Pikiran nggak harus ke PTN, PTS yang berkualitas juga banyak. Memang perjuangan
yang inti hanya satu: Cara masuknya. Setelah jadi mahasiswa apa? Nggak ada
bedanya. Di lapangan pekerjaan, nggak ada bedanya.”
“Iya sih .... eh Kak, ngomong-ngomong nanti kakak pingin
jadi apa sih?”
“Dede inginnya aku jadi apa?”
“Iiiiiih Kak Aryo! Masa malah tanya ke aku!”
“Ya barangkali ada saran, inginnya sih belajar setinggi
langit. Paling tidak kaya sekarang di Gunung Panten, bisa melihat yang di bawah
kita dengan leluasa.”
“Dosen?”
“Heheee.... pantas nggak De?”
“Heheee......”
“Kok malah ketawa! Kenapa?”
“Lucu....”
“Awas, ntar akan kutunjukkan bahwa aku tak pantas Dede
tertawakan!”
“Maksudnya jadi dosen beneran?”
“Doakan De!”
“Beneran? Takutnya ntar aku salah berdoa!”
“Aaaah.... Dede! Kamu itu selalu begitu, maksudnya Dede
doakan aku, aku minta, Dede mengiyakan. Ya Kak Aryo, aku doakan ... semoga ....
semoga ... gituuuuuh! Aaaah Dede!”
Keduanya akhirnya tertawa bersama.
“Kenapa kita jadi ngomongin dosen ya Kak?” kata Dede
sambil beranjak berdiri.
“Makhluk apa dosen itu ya De?”
“Makhluk planet kali?”
“Planet bumi!”
Sejak Dede kelas XI SMA ia mengenal Aryo Bimo.
Seorang pemuda yang bersekolah di
sekolah lain. Mungkin orang lain menilai mereka berdua pacaran, tetapi nyatanya
Nadila tak pernah mengakui itu. Ia anggap kebersamaannya sebuah hal biasa,.
Tapi ia pernah mengatakan bahwa
persahabatan itu ada bumbunya sedikit. Kepada
Aryo Bimo juga mengatakan hal yang sama.
“De, kita sudah tiga tahun bersahabat.
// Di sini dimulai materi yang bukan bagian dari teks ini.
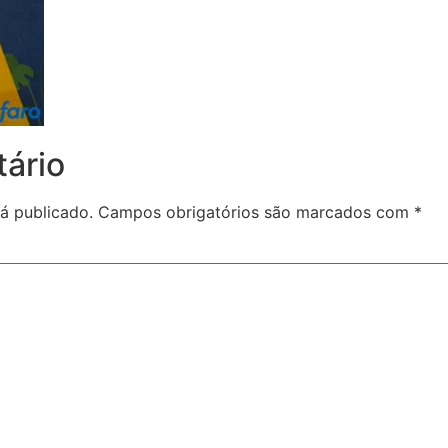
ário
á publicado.
Campos obrigatórios são marcados com
*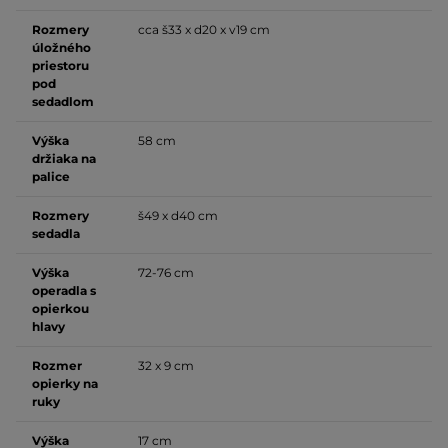
Rozmery
cca š33 x d20 x v19 cm
úložného
priestoru
pod
sedadlom
Výška
58 cm
držiaka na
palice
Rozmery
š49 x d40 cm
sedadla
Výška
72-76 cm
operadla s
opierkou
hlavy
Rozmer
32 x 9 cm
opierky na
ruky
Výška
17 cm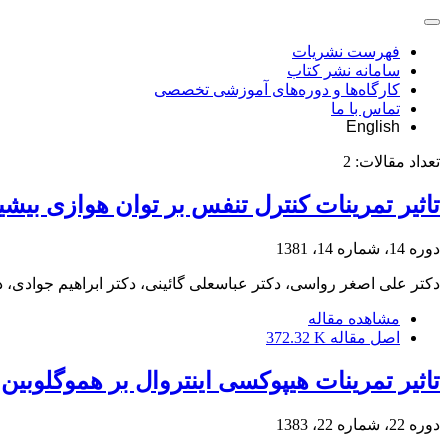
فهرست نشریات
سامانه نشر کتاب
کارگاه‌ها و دوره‌های آموزشی تخصصی
تماس با ما
English
تعداد مقالات:
2
تاثیر تمرینات کنترل تنفس بر توان هوازی بیش
دوره 14، شماره 14، 1381
دکتر علی اصغر رواسی، دکتر عباسعلی گائینی، دکتر ابراهیم جوادی، د
مشاهده مقاله
اصل مقاله
372.32 K
تاثیر تمرینات هیپوکسی اینتروال بر هموگلوبی
دوره 22، شماره 22، 1383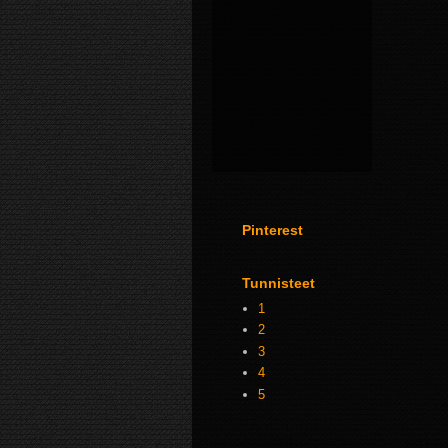
Pinterest
Tunnisteet
1
2
3
4
5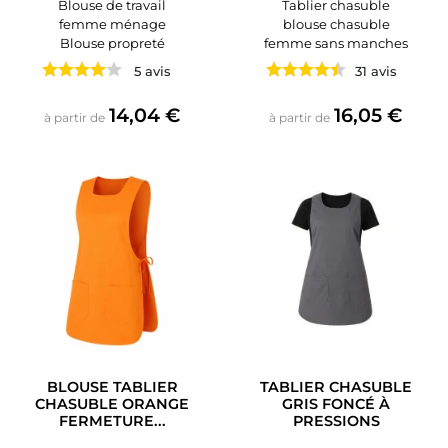
Blouse de travail
Tablier chasuble
femme ménage
blouse chasuble
Blouse propreté
femme sans manches
5 avis
31 avis
Prix
Prix
14,04 €
16,05 €
à partir de
à partir de
BLOUSE TABLIER
TABLIER CHASUBLE
CHASUBLE ORANGE
GRIS FONCÉ À
FERMETURE...
PRESSIONS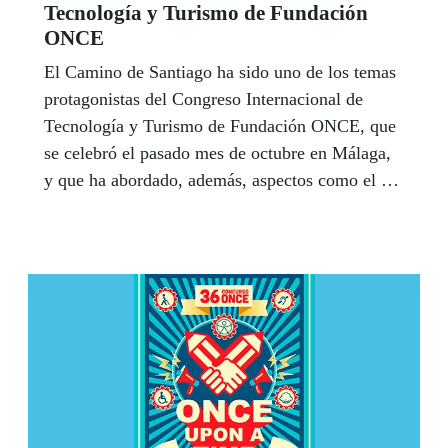
Tecnología y Turismo de Fundación
ONCE
El Camino de Santiago ha sido uno de los temas
protagonistas del Congreso Internacional de
Tecnología y Turismo de Fundación ONCE, que
se celebró el pasado mes de octubre en Málaga,
y que ha abordado, además, aspectos como el de
la movilidad de pasajeros en el futuro o el de la
ayuda que pueden suponer los robots a personas
mayores o con discapacidad.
Tapi kayaknya
hambar ya ....”
“Iiih Kakak, hambar kayak masakan saja.”
“Ya iyalaaah .... tambahin bumbunya dong De!”
“Makanya kakak dulu kuliah jangan di jurusan teknik!”
“Lalu? Jurusan apa seharusnya?”
“Tata boga!”
“Busyeeettttt.... adikku yang satu ini selalu nggak
pernah bisa diajak serius.”
“Ya ini aku bercandanya juga serius!”
“De... sudahlah, nggak lucu! De dengarkan..... dengarkan
.... dengar nggak?”
“Dengar Kaaak.....”
“Besok aku berangkat ke Bandung.”
“Iya.”
“Aku minta fotomu ya ..... kali ini sajaaa......” kata
Aryo sambil menyiapkan kamera HP-nya.
“Nggak. Nggak mau.”
“Dede, keterlaluan. Ntar kalau aku kangen, aku harus
ngliatin apa?”
“Ngliatin dosen hahaaa!”
“Dede! Keterlaluan. Ini serius. Mau ya? Dua gambar saja.
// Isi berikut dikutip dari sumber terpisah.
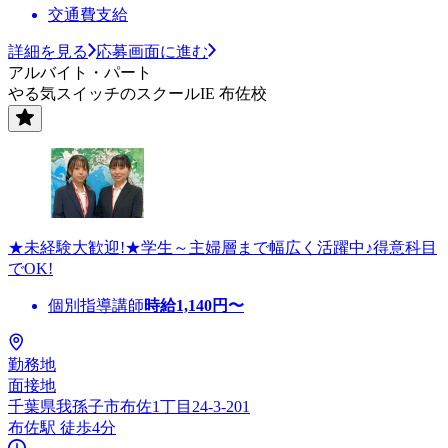
交通費支給
詳細を見る
応募画面に進む
アルバイト・パート
やる気スイッチのスクールIE 布佐校
★未経験大歓迎!★学生～主婦層まで幅広く活躍中♪得意科目
でOK!
個別指導講師
時給
1,140
円〜
勤務地
面接地
千葉県我孫子市布佐1丁目24-3-201
布佐駅 徒歩4分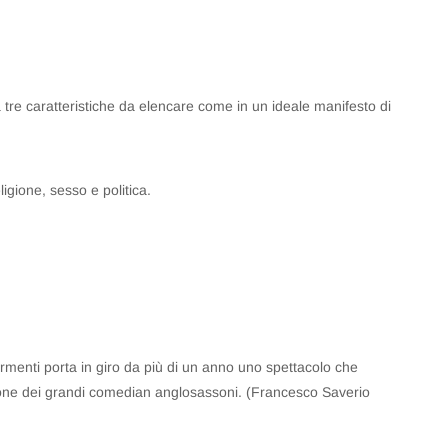
e caratteristiche da elencare come in un ideale manifesto di
igione, sesso e politica.
rmenti porta in giro da più di un anno uno spettacolo che
zione dei grandi comedian anglosassoni. (Francesco Saverio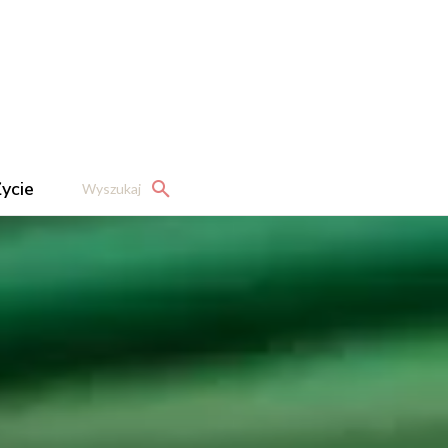
ycie
Wyszukaj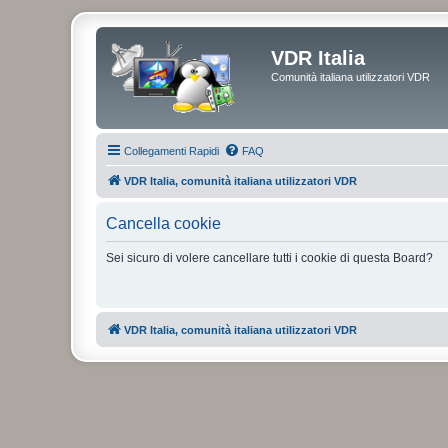
VDR Italia
Comunità italiana utilizzatori VDR
Collegamenti Rapidi
FAQ
VDR Italia, comunità italiana utilizzatori VDR
Cancella cookie
Sei sicuro di volere cancellare tutti i cookie di questa Board?
VDR Italia, comunità italiana utilizzatori VDR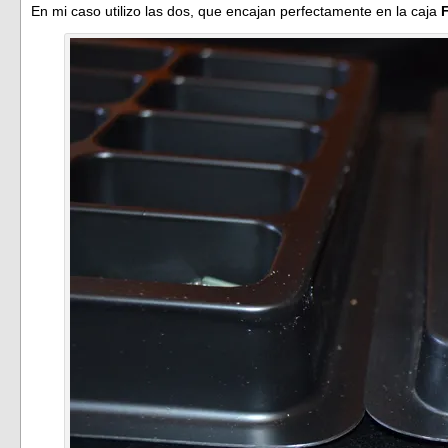
En mi caso utilizo las dos, que encajan perfectamente en la caja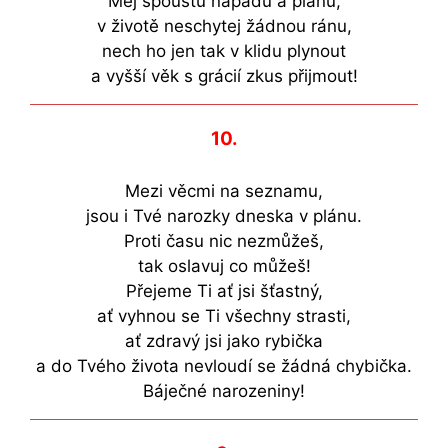
Měj spoustu nápadů a plánů,
v životě neschytej žádnou ránu,
nech ho jen tak v klidu plynout
a vyšší věk s grácií zkus přijmout!
10.
Mezi věcmi na seznamu,
jsou i Tvé narozky dneska v plánu.
Proti času nic nezmůžeš,
tak oslavuj co můžeš!
Přejeme Ti ať jsi šťastný,
ať vyhnou se Ti všechny strasti,
ať zdravý jsi jako rybička
a do Tvého života nevloudí se žádná chybička.
Báječné narozeniny!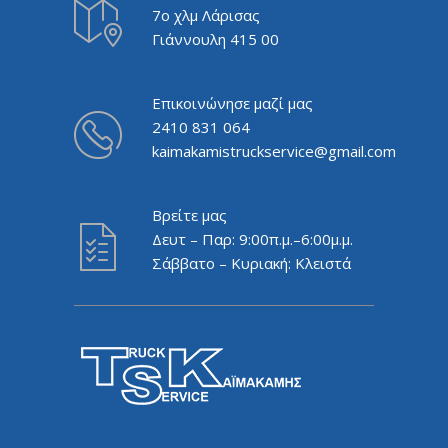
7ο χλμ Λάρισας
Γιάννουλη 415 00
Επικοινώνησε μαζί μας
2410 831 064
kaimakamistruckservice@gmail.com
Βρείτε μας
Δευτ – Παρ: 9:00π.μ.–6:00μ.μ.
Σάββατο – Κυριακή: Κλειστά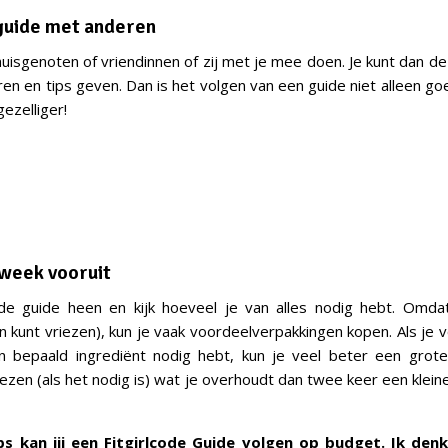
 guide met anderen
huisgenoten of vriendinnen of zij met je mee doen. Je kunt dan de
ren en tips geven. Dan is het volgen van een guide niet alleen g
ezelliger!
 week vooruit
de guide heen en kijk hoeveel je van alles nodig hebt. Omdat
n kunt vriezen), kun je vaak voordeelverpakkingen kopen. Als je
 bepaald ingrediënt nodig hebt, kun je veel beter een grote
iezen (als het nodig is) wat je overhoudt dan twee keer een klein
s kan jij een Fitgirlcode Guide volgen op budget. Ik den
Latar belakangnya itu ... kota Majalengka.”
“Nggak. Sekali nggak tetap nggak. Kalau mau yang di FB!”
“Nggak! Dede mah sengaja posting foto yang jelek-jelek!
Jebing, molotot dan sejenisnya!”
“Ya sudah, memang begitu aku.”
“De, kalau nggak boleh dua, satu saja .... satuuuuu saja
ya? Jawab ya gitu?!”
“Nggak! Nggaaak!”
“Kalau aku nangis?”
“Dosen kok nangis!”
“Tega De?”
“Buat apa fotoku?”
“Tapi janji ntar kalau aku sudah kasih alasan, mau difoto
ya?”
“Nggaak!”
“Terus kapan aku dapat fotonya?”
“Kapan-kapan...”
“Ya iya, kapan-kapannya kapan?”
“Nggak tahu ah! Sudah, nggak... jangan bahas lagi!”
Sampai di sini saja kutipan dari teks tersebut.